** PROMPT **
Reproduce exactly the stretch of lines running from the line with "w215mm×d215mm×h162mm" to the end of the entries below.
+--
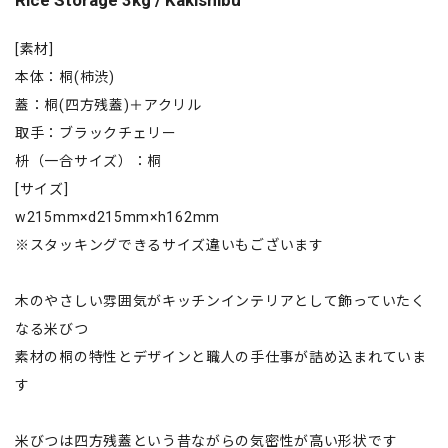
Rice Storage 3kg / Kakishibu
[素材]
本体：桐(柿渋)
蓋：桐(四方残蓋)＋アクリル
取手：ブラックチェリー
枡（一合サイズ）：桐
[サイズ]
w215mm×d215mm×h162mm
※スタッキングできるサイズ違いもございます
木のやさしい雰囲気がキッチンインテリアとして飾っていたく
なる米びつ
素材の桐の特性とデザインと職人の手仕事が詰め込まれていま
す
米びつは四方残蓋という昔ながらの気密性が高い形状です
+--
** ANSWER BOX **
w215mm×d215mm×h162mm
※スタッキングできるサイズ違いもございます
木のやさしい雰囲気がキッチンインテリアとして飾っていたく
なる米びつ
素材の桐の特性とデザインと職人の手仕事が詰め込まれていま
す
米びつは四方残蓋という昔ながらの気密性が高い形状です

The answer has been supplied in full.